RC1 – Homeostatically-driven behavioral architectures: How to model biological organisms throughout their life-cycle

Lecturer: Panagiotis Sakagiannis
Fields: Behavioral modeling, Systems Neuroscience, Robotics, Computational Ecology

Content

Why do organisms behave? When do they take risks and when do rewards matter to them? What is the nervous system’s role in a successful life cycle and how does it relate to its evolutionary origins? In this course, we adopt a behavioral modeler’s view integrating insights from systems neuroscience, ecological energetics, and layered robotic architectures in order to sketch a framework for dynamic mechanistic models of biological behavior. We address the advantages and shortcomings of region-specific biologically realistic neurocomputational models, of agent-based ecological simulations and of optimality-driven intelligent artificial agents and discuss ways of combining these powerful computational tools with a focus on the persisting individual homeostasis. Nested behaviors, recurrent neural networks, and entangled spatiotemporal scales are our main modeling challenges. An intensively studied organism, the drosophila fruit fly larva, will serve as our model agent for the whole course.

Objectives

Participants will benefit from an introduction to diverse scientific fields studying behavior or homeostasis, along with their computational tools.
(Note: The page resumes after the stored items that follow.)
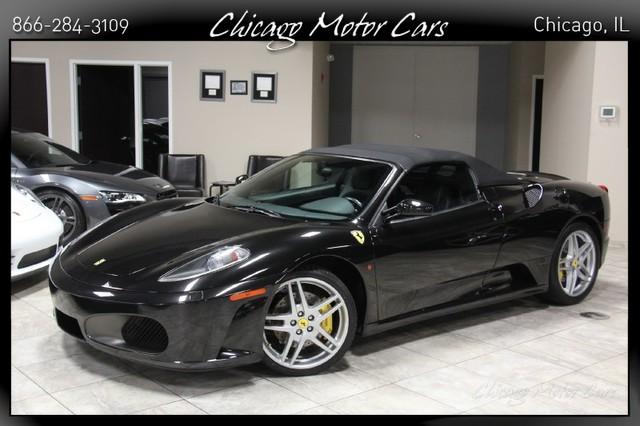 Find the location of a particular element. This screenshot has width=640, height=426. chair is located at coordinates (185, 163), (258, 159). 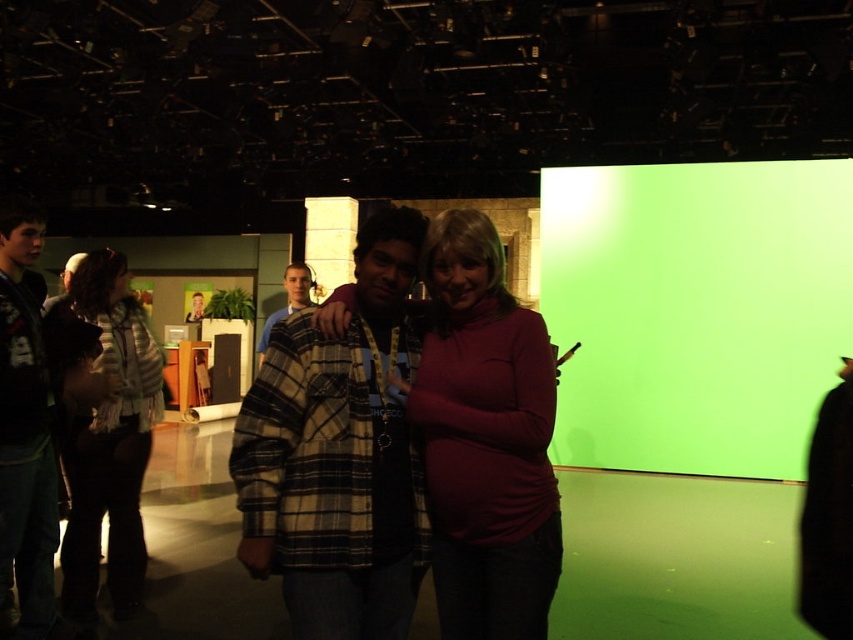 You are a camera operator holding a camera that requires a minimum of 1.5 meters of distance to avoid blurring the subject. You need to capture a clear shot of the matte red sweater at center. Is the current distance sufficient?

The matte red sweater at center and camera are 1.65 meters apart, which is more than the required 1.5 meters. Therefore, the distance is sufficient to avoid blurring and capture a clear shot.

You are a photographer setting up for a photoshoot in the studio. You need to adjust the lighting so that both the dark green plaid shirt at left and the plaid wool sweater at center are evenly lit. Based on their positions, which object is closer to the main light source?

The plaid wool sweater at center is closer to the main light source because it is positioned above the dark green plaid shirt at left, which is located below it. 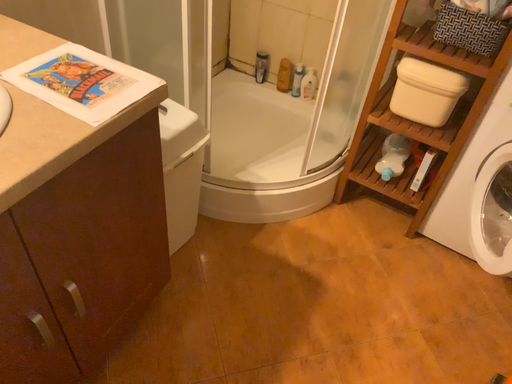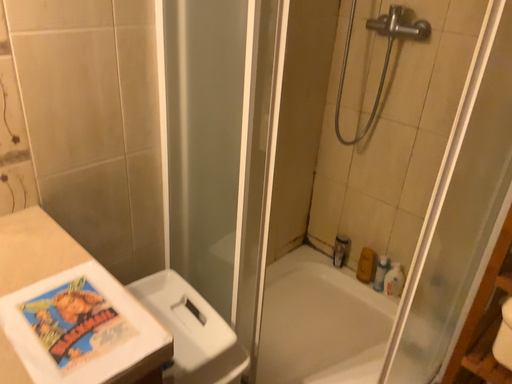 Question: Which way did the camera rotate in the video?

Choices:
 (A) rotated upward
 (B) rotated downward

Answer: (A) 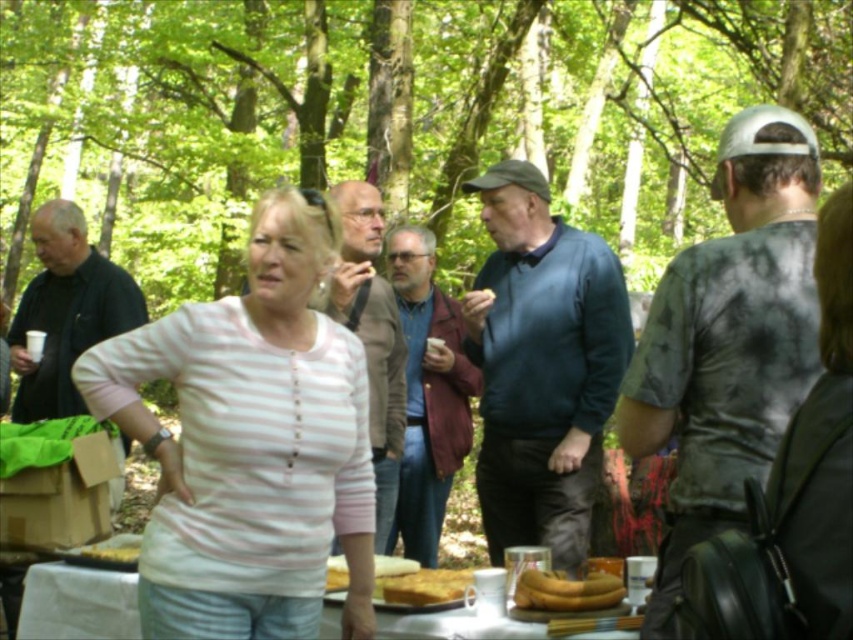 Consider the image. You are a photographer setting up a shot of the white glossy table at lower center and the golden brown cake at center. Which object should you focus on first to ensure both are in sharp focus?

The white glossy table at lower center is further to the viewer than the golden brown cake at center, so you should focus on the white glossy table at lower center first to ensure both are in sharp focus.

In the scene shown: You are a baker who needs to place a decorative ribbon between the golden brown cake at center and the smooth white bread at lower center. The ribbon is 6 inches long. Will it be long enough to stretch between them?

The distance between the golden brown cake at center and the smooth white bread at lower center is 6.72 inches. Since the ribbon is only 6 inches long, it will be too short to stretch between them.

Based on the photo, you are a guest at a picnic in the forest and see the white glossy table at lower center and the golden brown cake at center. Which object is positioned to the left of the other?

The white glossy table at lower center is positioned to the left of the golden brown cake at center. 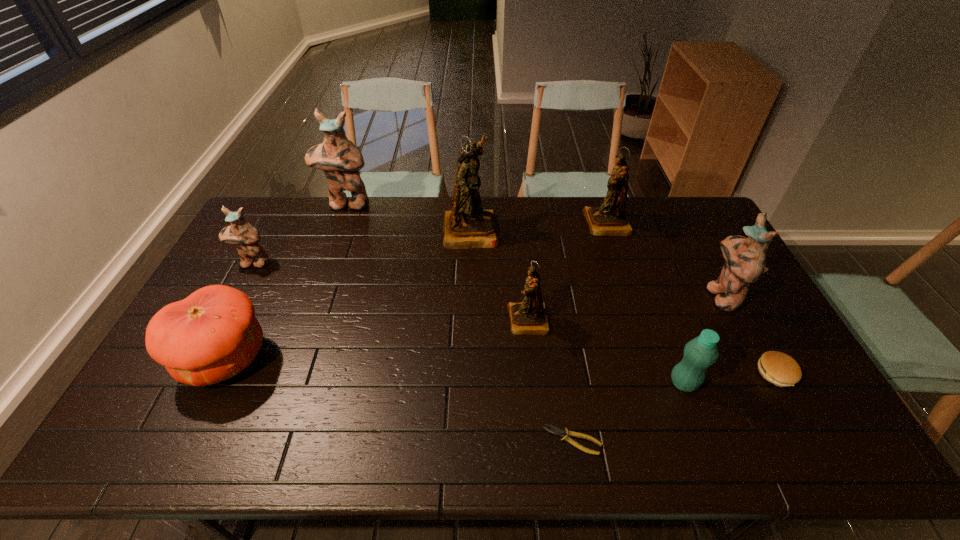 Identify which pink figurine is located as the third nearest to the water bottle. Please provide its 2D coordinates. Your answer should be formatted as a tuple, i.e. [(x, y)], where the tuple contains the x and y coordinates of a point satisfying the conditions above.

[(245, 237)]

This screenshot has width=960, height=540. Find the location of `the third closest gold figurine to the second pink figurine from left to right`. the third closest gold figurine to the second pink figurine from left to right is located at coordinates (609, 219).

Point out which gold figurine is positioned as the nearest to the fourth farthest object. Please provide its 2D coordinates. Your answer should be formatted as a tuple, i.e. [(x, y)], where the tuple contains the x and y coordinates of a point satisfying the conditions above.

[(466, 226)]

The image size is (960, 540). I want to click on blank area in the image that satisfies the following two spatial constraints: 1. on the front-facing side of the fifth figurine from left to right; 2. on the front-facing side of the fourth farthest object, so point(619,263).

What are the coordinates of `vacant space that satisfies the following two spatial constraints: 1. on the front-facing side of the fourth figurine from right to left; 2. on the right side of the second shortest object` in the screenshot? It's located at (468, 373).

This screenshot has height=540, width=960. What are the coordinates of `vacant region that satisfies the following two spatial constraints: 1. on the front side of the ninth tallest object; 2. at the front cap of the water bottle` in the screenshot? It's located at (781, 383).

This screenshot has width=960, height=540. In order to click on vacant space that satisfies the following two spatial constraints: 1. on the front-facing side of the rightmost gold figurine; 2. on the right side of the second shortest object in this screenshot , I will do `click(656, 373)`. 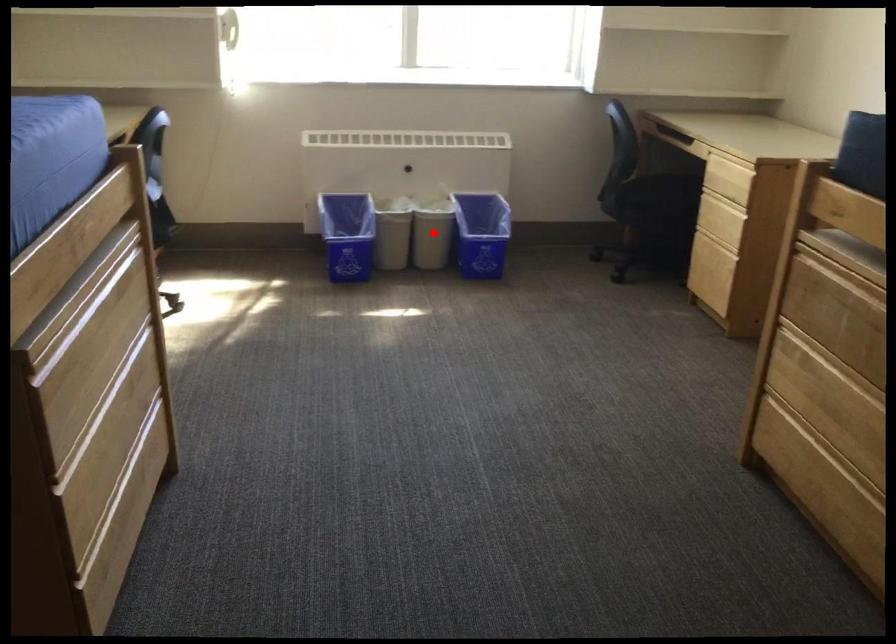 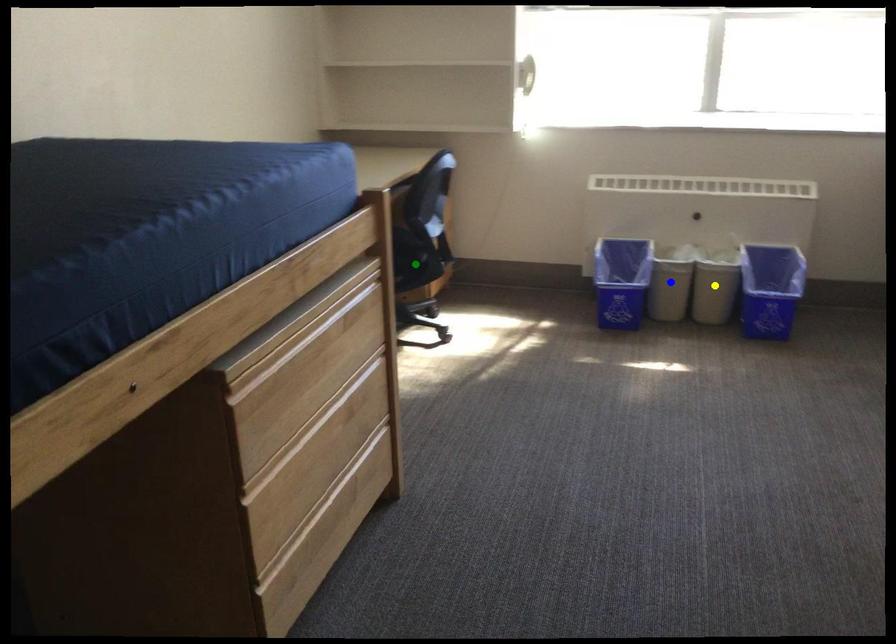 Question: I am providing you with two images of the same scene from different viewpoints. A red point is marked on the first image. You are given multiple points on the second image. Can you choose the point in image 2 that corresponds to the point in image 1?

Choices:
 (A) yellow point
 (B) green point
 (C) blue point

Answer: (A) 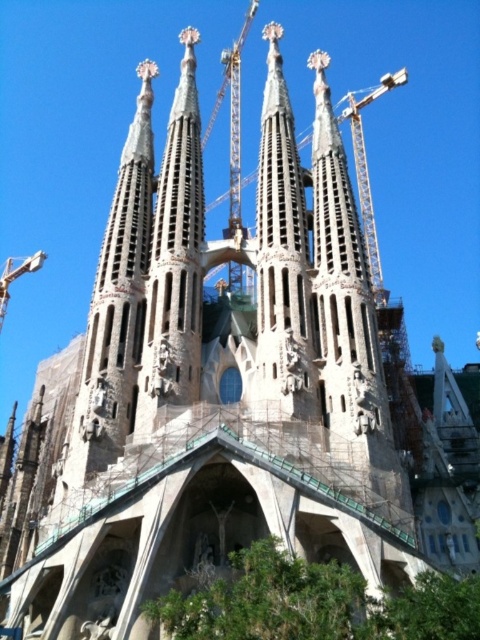 Does point (261, 134) lie in front of point (214, 200)?

That is True.

Is point (290, 385) farther from camera compared to point (216, 204)?

No, it is not.

The width and height of the screenshot is (480, 640). Identify the location of beige stone spire at center. (282, 253). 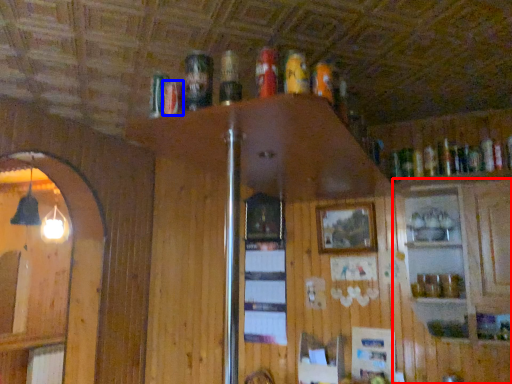 Question: Which of the following is the farthest to the observer, cabinetry (highlighted by a red box) or beer (highlighted by a blue box)?

Choices:
 (A) cabinetry
 (B) beer

Answer: (A) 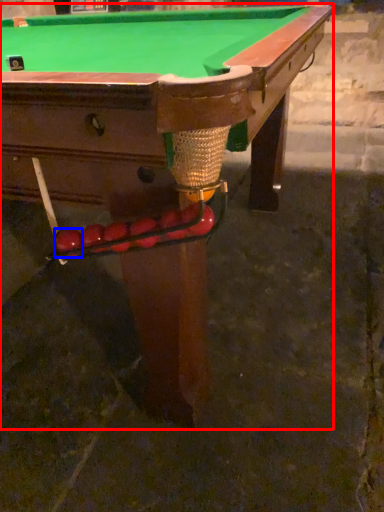 Question: Which object appears closest to the camera in this image, billiard table (highlighted by a red box) or fruit (highlighted by a blue box)?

Philosophical debate on the normativity of behavior and mechanistic explanation will be touched upon, in the face of pressing modeling decisions. The valuable interaction between modelers and experimentalists will be highlighted. Finally, the delicate balance between detail and abstraction in behavioral modeling will be interactively discussed.

Literature

[1] S. a. L. M. Kooijman, “Dynamic Energy Budget theory for metabolic organisation : third edition,” Water, vol. 365, p. 68, 2010.
[2] T. J. Prescott, P. Redgrave, and K. Gurney, “Layered Control Architectures in Robots and Vertebrates,” Adaptive Behavior, pp. 99–127, 1999.
[3] M. J. Almeida-Carvalho et al., “The Ol1mpiad: Concordance of behavioural faculties of stage 1 and stage 3 Drosophila larvae,” J. Exp. Biol., vol. 220, no. 13, pp. 2452–2475, 2017.
[4] A. Campos-Candela, M. Palmer, S. Balle, A. Álvarez, and J. Alós, “A mechanistic theory of personality-dependent movement behaviour based on dynamic energy budgets,” Ecol. Lett., vol. 22, no. 2, pp. 213–232, 2018.
[5] W. Bechtel and A. Abrahamsen, “Dynamic mechanistic explanation: Computational modeling of circadian rhythms as an exemplar for cognitive science,” Stud. Hist. Philos. Sci. Part A, vol. 41, no. 3, pp. 321–333, 2010.

Lecturer

Panagiotis Sakagiannis:
Transitions across scientific fields are signs of both uneasiness and curiosity. In my case, a dual path can be traced, having medicine and clinical neurology on one side, mathematics and computational neuroscience on the other, while lately a PhD on insect behavioral modeling. Always seeking the broad picture when confronted with biological detail and the operationally useful formalization when attending philosophical debates, I still remain agnostic to my true inclination.